In systems like UZ Fornacis, matter is siphoned off the red dwarf and towards the white dwarf. However, unlike typical cataclysmic variable where this matter forms an accretion disk, the white dwarf is highly magnetic and has a strong magnetic field. This magnetic field channels the matter into loops that eventually accrete onto the white dwarf. When this happens, the matter emits cyclotron radiation and soft X-rays. [7] Due to the activity of the red dwarf, sometimes more mass gets transferred and X-ray flare-ups occur. [12]
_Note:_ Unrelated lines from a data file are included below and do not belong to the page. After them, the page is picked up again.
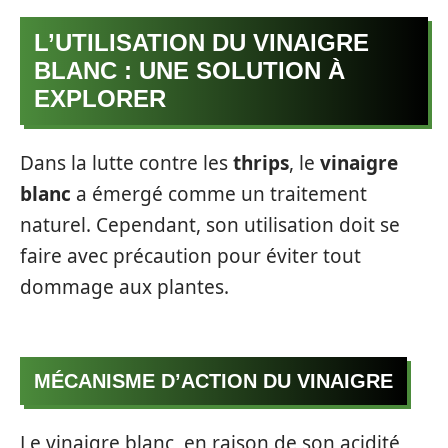
L’UTILISATION DU VINAIGRE
BLANC : UNE SOLUTION À
EXPLORER
Dans la lutte contre les
thrips
, le
vinaigre
blanc
a émergé comme un traitement
naturel. Cependant, son utilisation doit se
faire avec précaution pour éviter tout
dommage aux plantes.
MÉCANISME D’ACTION DU VINAIGRE
Le vinaigre blanc, en raison de son acidité,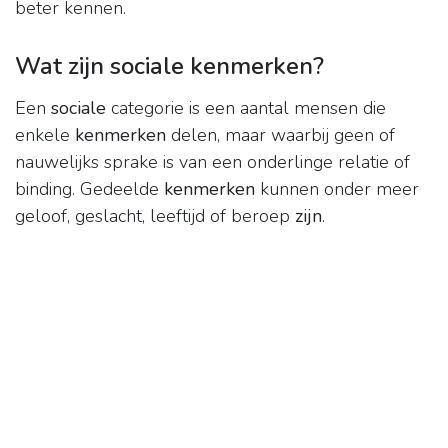
beter kennen.
Wat zijn sociale kenmerken?
Een
sociale
categorie is een aantal mensen die
enkele
kenmerken
delen, maar waarbij geen of
nauwelijks sprake is van een onderlinge relatie of
binding. Gedeelde
kenmerken
kunnen onder meer
geloof, geslacht, leeftijd of beroep
zijn
.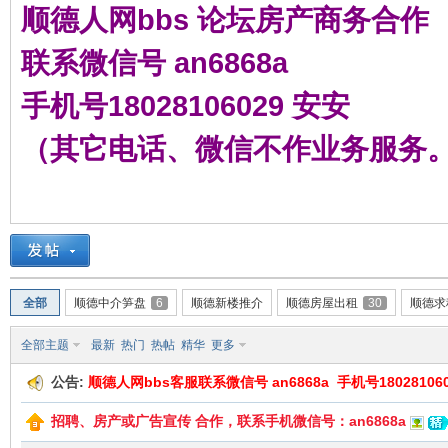
顺德人网bbs 论坛房产商务合作
联系微信号 an6868a
手机号18028106029 安安
（其它电话、微信不作业务服务
全部
顺德中介笋盘
6
顺德新楼推介
顺德房屋出租
30
顺德求
全部主题
最新
热门
热帖
精华
更多
公告:
顺德人网bbs客服联系微信号 an6868a 手机号180281060
招聘、房产或广告宣传 合作，联系手机微信号：an6868a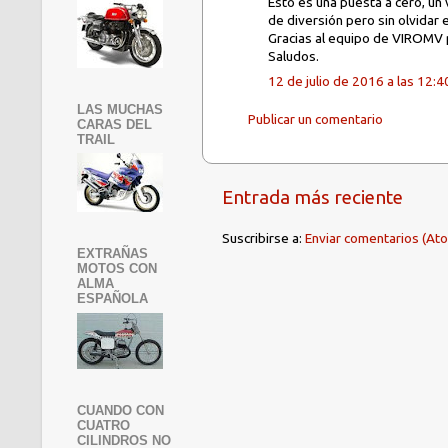
Esto es una puesta a cero, un
de diversión pero sin olvidar 
Gracias al equipo de VIROMV p
Saludos.
12 de julio de 2016 a las 12:4
LAS MUCHAS
Publicar un comentario
CARAS DEL
TRAIL
Entrada más reciente
Suscribirse a:
Enviar comentarios (At
EXTRAÑAS
MOTOS CON
ALMA
ESPAÑOLA
CUANDO CON
CUATRO
CILINDROS NO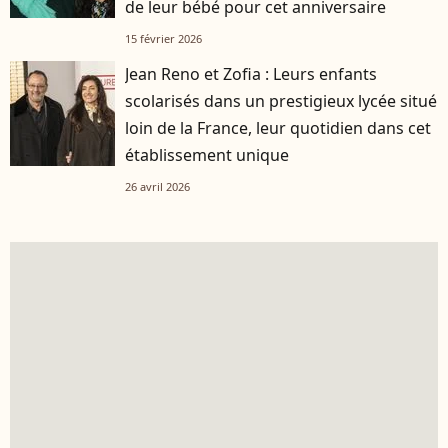
de leur bébé pour cet anniversaire
15 février 2026
Jean Reno et Zofia : Leurs enfants
scolarisés dans un prestigieux lycée situé
loin de la France, leur quotidien dans cet
établissement unique
26 avril 2026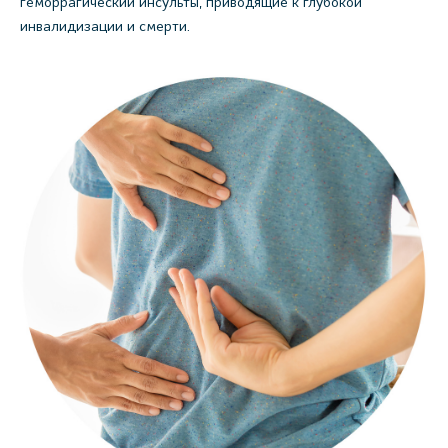
геморрагический инсульты, приводящие к глубокой
инвалидизации и смерти.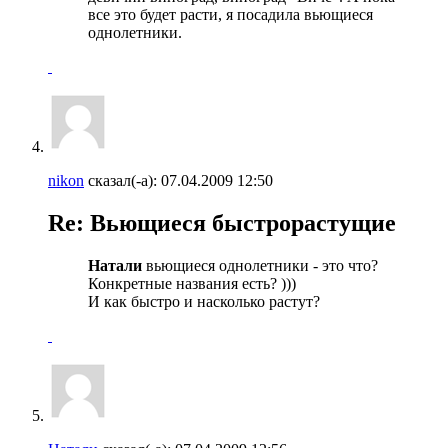
все это будет расти, я посадила вьющиеся
однолетники.
nikon
сказал(-а):
07.04.2009
12:50
Re: Вьющиеся быстрорастущие
Натали
вьющиеся однолетники - это что?
Конкретные названия есть? )))
И как быстро и насколько растут?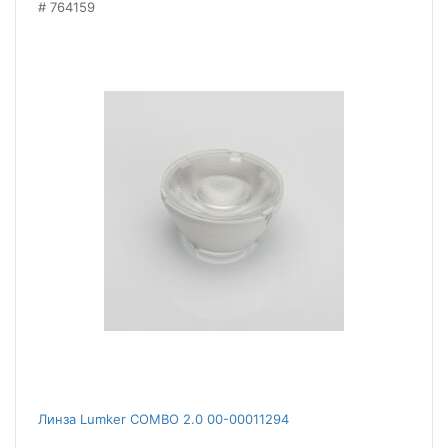
764159
Линза Lumker COMBO 2.0 00-00011294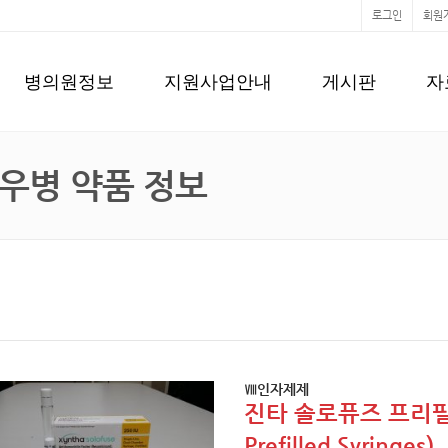
로그인
회원
병의원정보
지원사업안내
게시판
자
우병 약품 정보
Ⅷ인자제제
진타 솔로퓨즈 프리필드 (
Prefilled Syringes)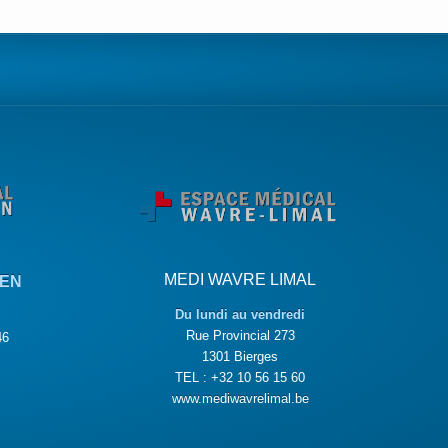
MEDI WAVRE LIMAL
KEN
Du lundi au vendredi
Rue Provincial 273
46
1301 Bierges
TEL : +32 10 56 15 60
www.mediwavrelimal.be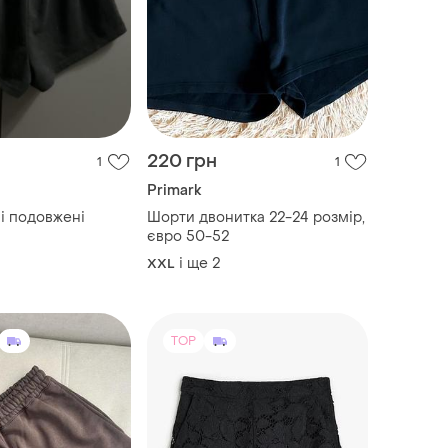
220 грн
1
1
Primark
і подовжені
Шорти двонитка 22-24 розмір,
євро 50-52
і ще
2
XXL
TOP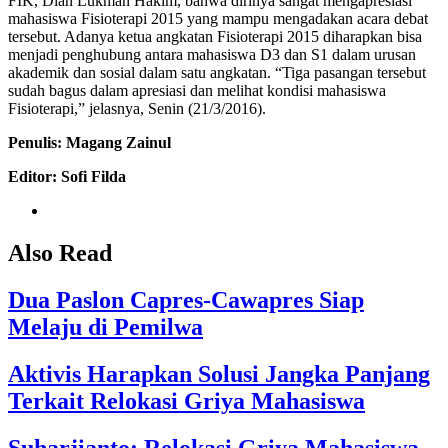
FIK, Dian Lukman Hakim, bahwa dirinya sangat mengapresiasi
mahasiswa Fisioterapi 2015 yang mampu mengadakan acara debat
tersebut. Adanya ketua angkatan Fisioterapi 2015 diharapkan bisa
menjadi penghubung antara mahasiswa D3 dan S1 dalam urusan
akademik dan sosial dalam satu angkatan. “Tiga pasangan tersebut
sudah bagus dalam apresiasi dan melihat kondisi mahasiswa
Fisioterapi,” jelasnya, Senin (21/3/2016).
Penulis: Magang Z
ainul
Editor: Sofi Filda
Also Read
Dua Paslon Capres-Cawapres Siap
Melaju di Pemilwa
Aktivis Harapkan Solusi Jangka Panjang
Terkait Relokasi Griya Mahasiswa
Suharjianto: Relokasi Griya Mahasiswa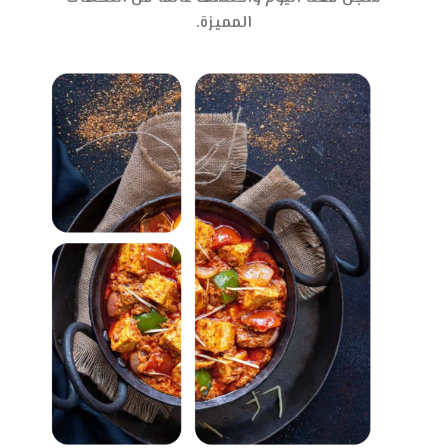
المميزة.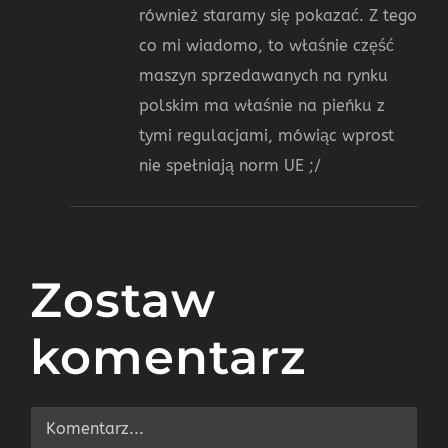
również staramy się pokazać. Z tego
co mi wiadomo, to właśnie część
maszyn sprzedawanych na rynku
polskim ma właśnie na pieńku z
tymi regulacjami, mówiąc wprost
nie spełniają norm UE ;/
Zostaw
komentarz
Comment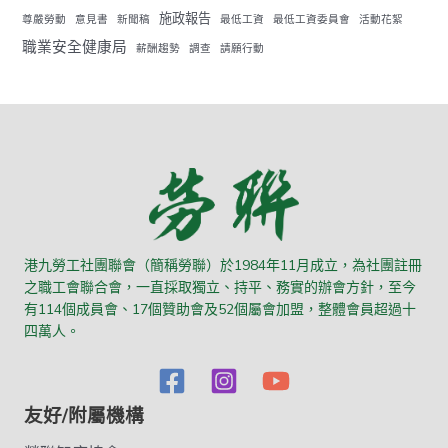
施政報告
尊嚴勞動
意見書
新聞稿
最低工資
最低工資委員會
活動花絮
職業安全健康局
薪酬趨勢
調查
請願行動
港九勞工社團聯會（簡稱勞聯）於1984年11月成立，為社團註冊
之職工會聯合會，一直採取獨立、持平、務實的辦會方針，至今
有114個成員會、17個贊助會及52個屬會加盟，整體會員超過十
四萬人。
友好/附屬機構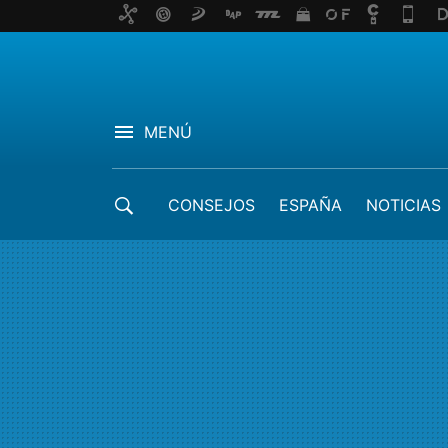
MENÚ
CONSEJOS
ESPAÑA
NOTICIAS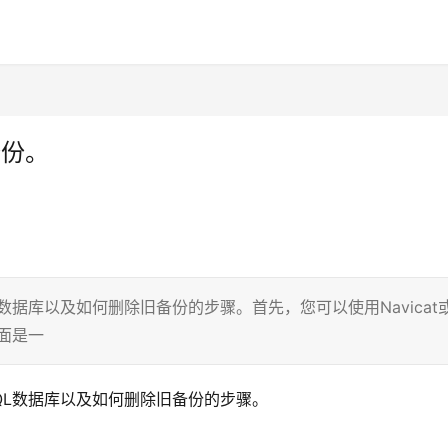
备份。
数据库以及如何删除旧备份的步骤。首先，您可以使用Navicat
面是一
QL数据库以及如何删除旧备份的步骤。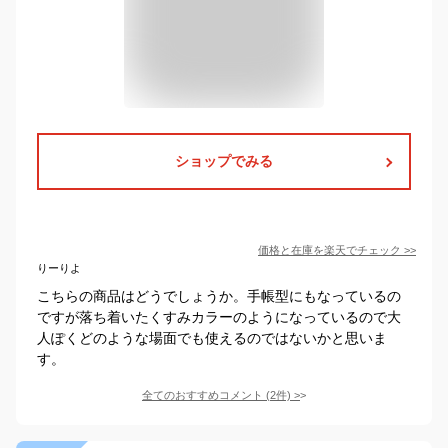
ショップでみる
価格と在庫を
楽天
でチェック
>>
りーりよ
こちらの商品はどうでしょうか。手帳型にもなっているの
ですが落ち着いたくすみカラーのようになっているので大
人ぽくどのような場面でも使えるのではないかと思いま
す。
全てのおすすめコメント
(
2
件)
>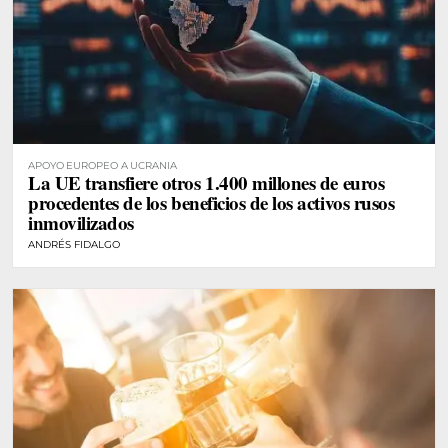
APOYO EUROPEO A UCRANIA
La UE transfiere otros 1.400 millones de euros
procedentes de los beneficios de los activos rusos
inmovilizados
ANDRÉS FIDALGO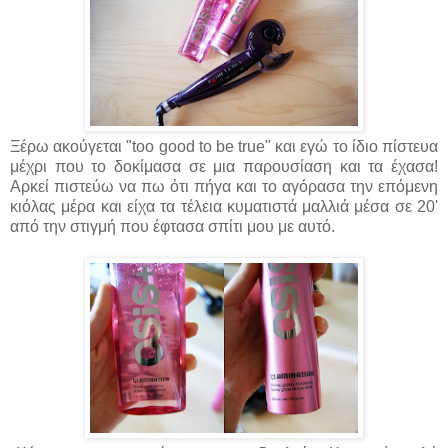
Ξέρω ακούγεται "too good to be true" και εγώ το ίδιο πίστευα
μέχρι που το δοκίμασα σε μια παρουσίαση και τα έχασα!
Αρκεί πιστεύω να πω ότι πήγα και το αγόρασα την επόμενη
κιόλας μέρα και είχα τα τέλεια κυματιστά μαλλιά μέσα σε 20'
από την στιγμή που έφτασα σπίτι μου με αυτό.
Matter flows onto a spot on the white dwarf, at a rate of 1×10−4 to 1 grams per square centimeter per second. [13] The white dwarf's magnetism also locks its rotation so it matches the orbit. [13]

Variability

The brightness of UZ Fornacis varies rapidly and somewhat unpredictably. The two stars in the system eclipse each other regularly. The eclipses last for about 380 s, with the initial drop in brightness and return to maximum brightness each taking about 3 s. The eclipse light curves do not all have the same shape, some being more or less flat-bottomed while others show a smooth variation in brightness, and some are asymmetrical. The times of the eclipses vary, possibly due to substellar companions. [4] Outside of the eclipses, the brightness varies during the orbit depending on the visibility of an accretion spot on the white dwarf. [14]

The brightness also varies over a period of years due to differences in the rate of accretion onto the white dwarf from the red dwarf. This can generally be seen as a bright state and a faint state, although the magnitudes of each state vary. For example, UZ Fornacis has been observed between magnitudes 15.9 and 16.75 at different times in the bright state. [15] The system also shows rapid "flickering" on a timescale of minutes, common in cataclysmic variable systems. [4]

Possible planetary system

Investigations in 2010 and 2011 found that the orbital period of the two stars in UZ Fornacis varied cyclically. Researchers attributed this to two possible gas giant sized planets around the two stars, perturbing their orbits and causing the orbital period to vary. [16]

As of 2019, there is not enough information to explain all of the period variations, [4] since the planets would have to be in eccentric orbits to fit the data, and that would cause the orbits to be dynamically unstable. It is possible that there are even more planets causing additional perturbation, or some physical effect such as the Applegate mechanism is responsible for the eclipse timing variations. [4]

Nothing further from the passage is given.